Much of Kevin Curren is, or was, Texas big. His serve, his tendency to wilt against the elite of tennis, his troubles caused by the intrusion of politics into sport. No y'alls in his conversation, even while he was living in Willie Nelson's town and winning the NCAA singles title for the Longhorns.
Curren got from South Africa to Austin for the same reason linebackers get there from Southeast Washington. Probably, he would not have gotten to the semifinals at Wimbledon today if it hadn't been for that deep heart-to-heart in Brussels back in March.
"Unbelievable talent," his coach, Warren Jacques, said after Curren's 4-6, 7-6, 6-2, 7-6 victory over Tim Mayotte on Centre Court. "But every time he'd go against one of the top three to six players in the world, he never felt he could win.
"All he wanted was to go out there and just play a good match."
All that changed when Curren, Australian Jacques and an honest-to-Miss-Ellie Texan, Steve Denton, got together and volleyed a few thoughts.
"Steve doesn't have near as much talent," Jacques said, "but he thinks he can beat anybody."
Thinking like Denton and playing like himself, Curren beat Jimmy Connors in Brussels. That felt so invigorating, he stepped onto Court 2 here Monday and stunned the second-seeded Jimbo in four sets.
Today was both easier and harder.
"A bit flat," he admitted. "Beating Connors took a lot out of me."
But not so much that anyone outside the lines could notice. This was a match insiders very likely savored more than casual fans, it being between players who actually live up to what Wimbledon advertises as "gentlemen's singles."
For about three hours, you could watch wonderful tennis and feel neither obliged to diaper nor spank anyone.
For Mayotte, the problem was the 6-foot-1 Curren's serve. It's swift enough so that an opponent might recall an old-time baseball tale and say to a line judge: "That sounded out."
"But every time you go on the court these days, it seems," Mayotte said, "it seems like somebody's breaking the sound barrier."
It was Mayotte doing most of the early breaking today. Curren had gone 69 games in four matches here without dropping serve, firing 58 aces in the process. Mayotte stopped that streak three games into the first set. Curren helped with a double fault and Mayotte took the game with a hard backhand after keeping a first serve in play.
The gray afternoon seemed Mayotte's, until "those intangible decisions that, for whatever reasons, turn the match. He seemed to be waiting for some of my shots. I don't know."

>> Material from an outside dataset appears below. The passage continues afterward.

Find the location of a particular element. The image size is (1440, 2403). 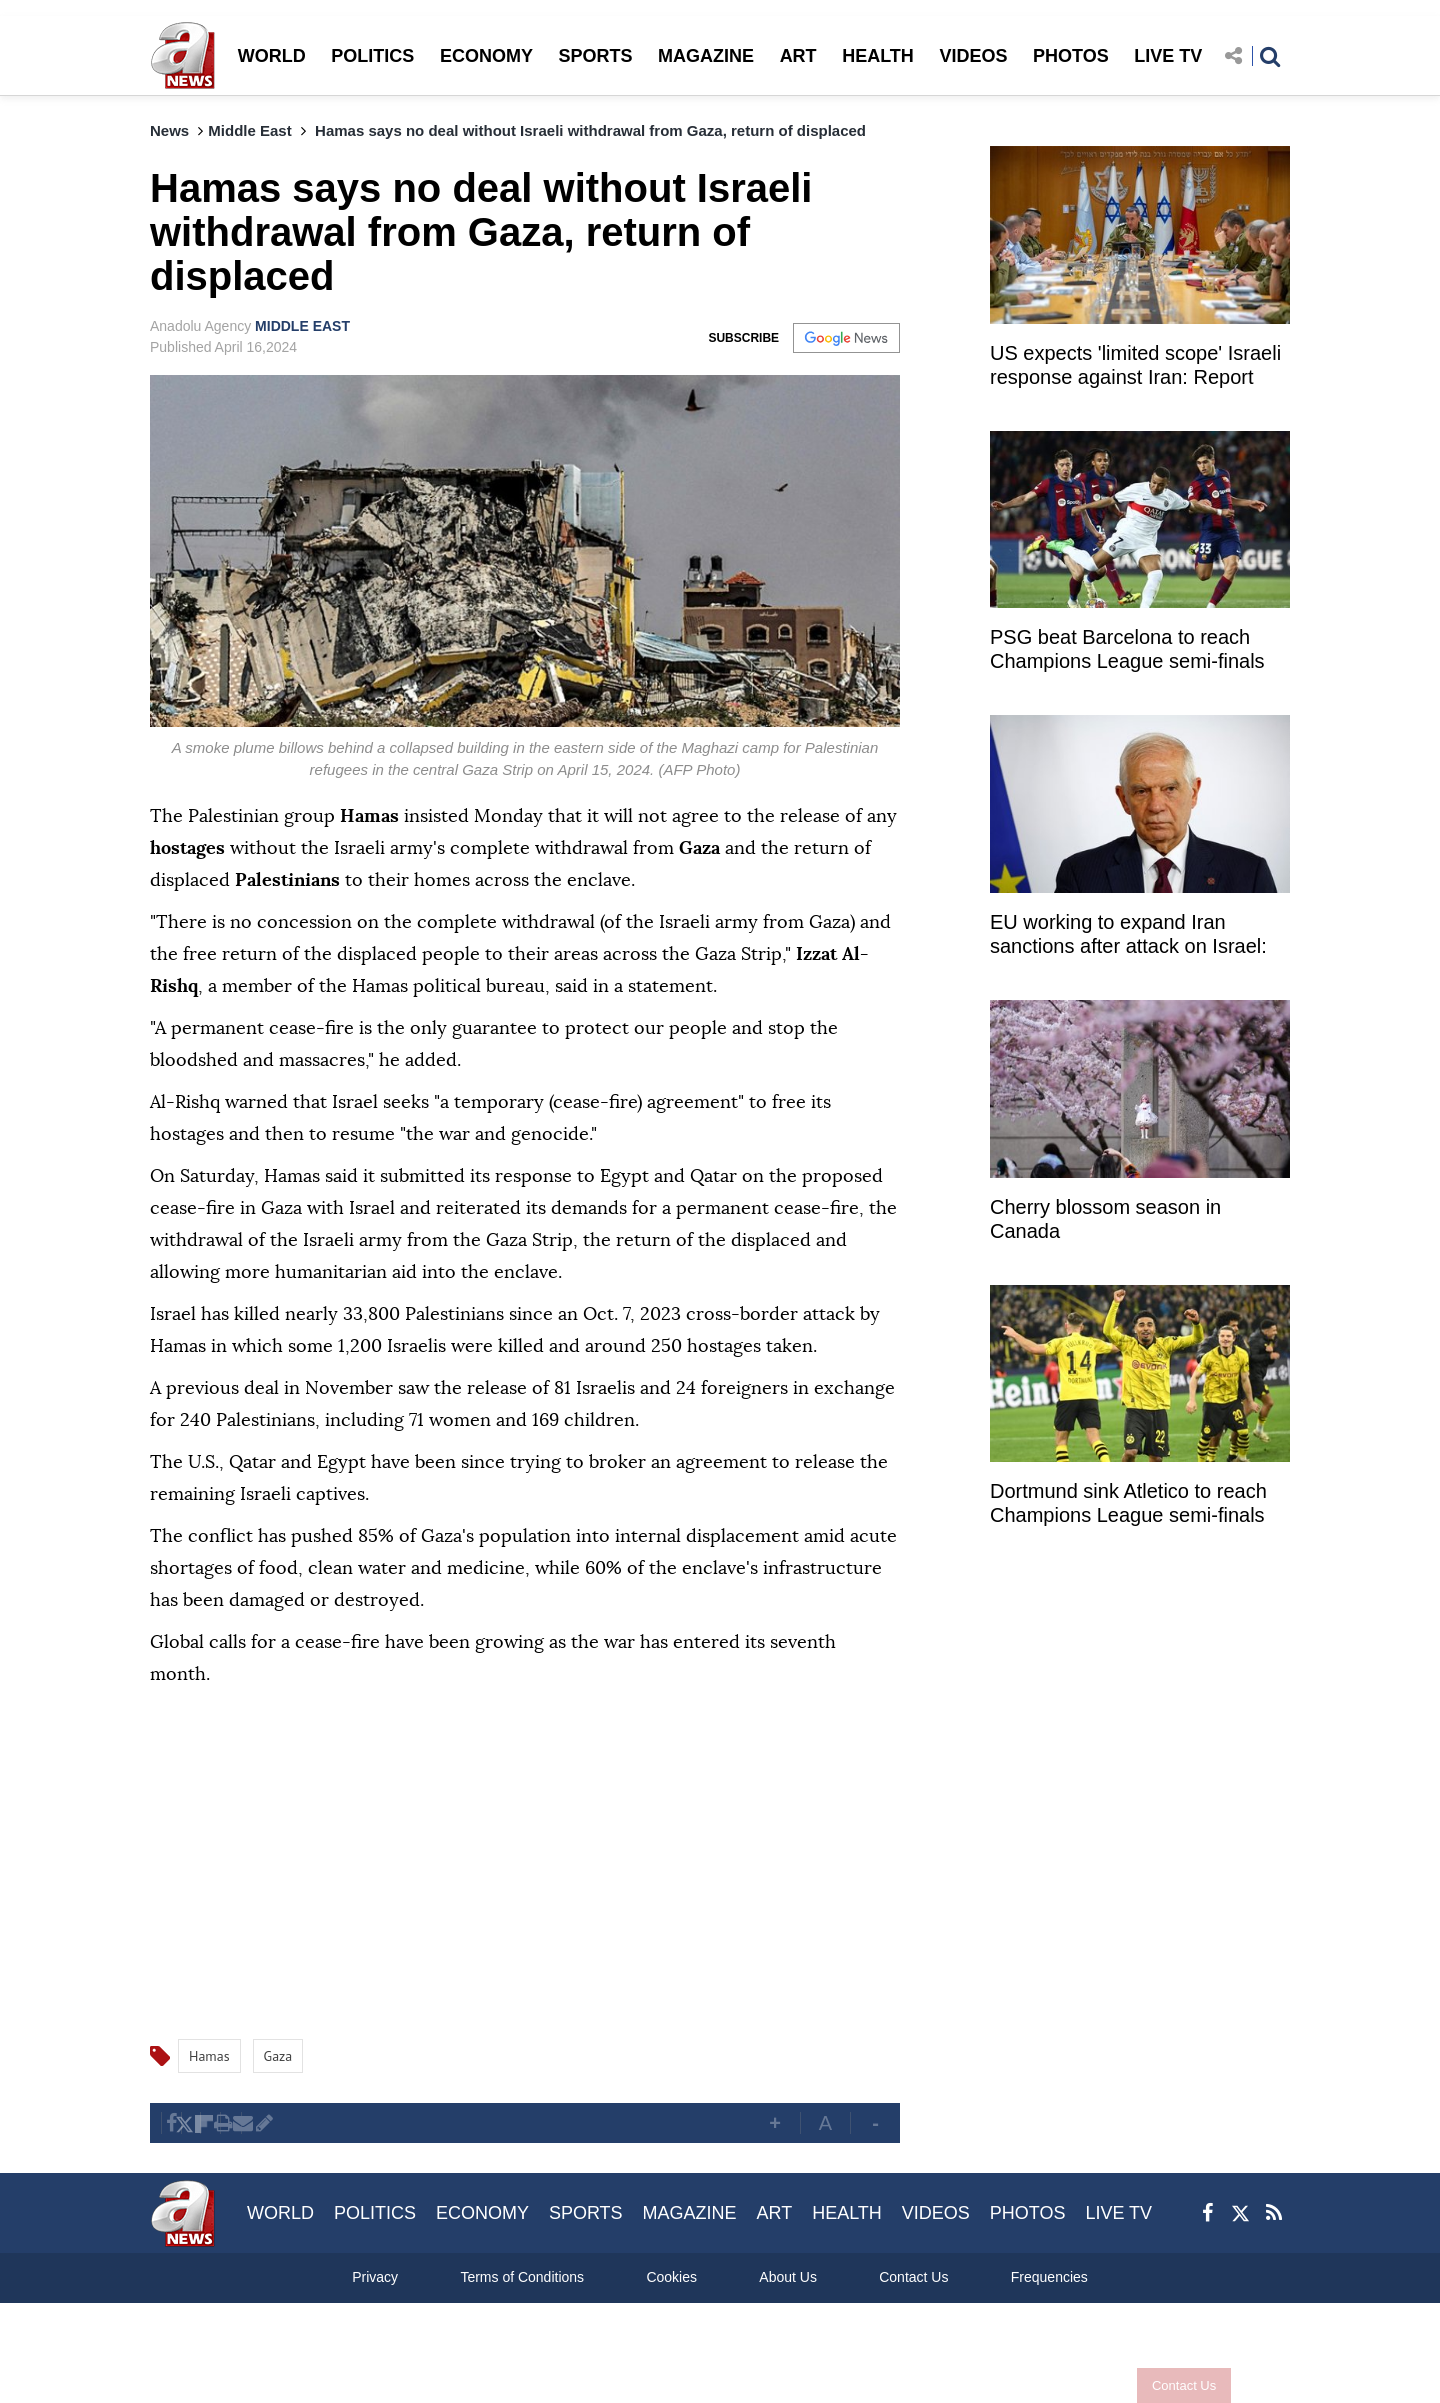 Cherry blossom season in Canada is located at coordinates (1105, 1219).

Having won the first set, he again broke Curren and was serving for the second set at 5-4. And couldn't hold, hitting long from near the net after a brief fight from triple break point.
Curren won the tie breaker, with some big serves, some big returns and one tiny bit of luck. Once, he was flat on the sacred grass after a lunging volley and Mayotte needed only to tap the ball across the net from the baseline to win the point.
They got into another tie breaker in the fourth set, after Mayotte again failed to sustain break prosperity serving for the match. This time, Curren was dreaming too grandly too quickly. Up a triple-match and serving, he lost the next two points.
"Started thinking about the situation," he admitted. "That I had it. I had a little bit of trouble serving there."
Next time was different.
Mayotte barely touched that later match-point blast, and Curren took a lob-high leap in celebration.
"I was mad on that serve," he said. "I'd learned my lesson. I was thinking about the point instead of being ahead."
The Connors slayer now faces lightly regarded Chris Lewis of New Zealand in the semis Friday. If he's learned that one-point-at-a-time lesson, Curren ought to be in Sunday's final against either Ivan Lendl or John McEnroe.
"He's shown he can beat anybody in the world," said Mayotte, 22 and almost inspirationally mature by current tennis standards. "Now it's a matter of doing it in this context, with the Wimbledon title at stake.
"It takes time to be a great player, but sometimes the media doesn't always give him time. They pick on something a player can't do. It takes a while for the mental part to catch up.
"Physically, Curren's there."
Mentally, Curren is not sure what to do with his citizenship. If he stays a South African, he risks being banned in more than the few countries that now refuse to let him play because of his government's apartheid policies.
"But he dearly loves South Africa," said Jacques. "He wants to own a game farm there. A reserve. That's what his goal is. That shows how he wants to stick by South Africa."
Still, the most recent concern was the attack of Rocky Mountain spotted fever he picked up with a tick bite at Hilton Head nine weeks ago. That'll do a man in as quickly as Connors.
"Took all his strength," Jacques said. "He could only play for about an hour at times. Set back his Wimbledon preparations. That and going on a three-week photographic safari in the jungle. He was a little patchy the first two rounds here.
"Then he started clicking against (Rodney) Harmon, and played really well against Connors. He honestly feels he can beat 'em all now. He's rated 15th now. Our goal is to be in the top 10 by the U.S. Open. We just might make it before then."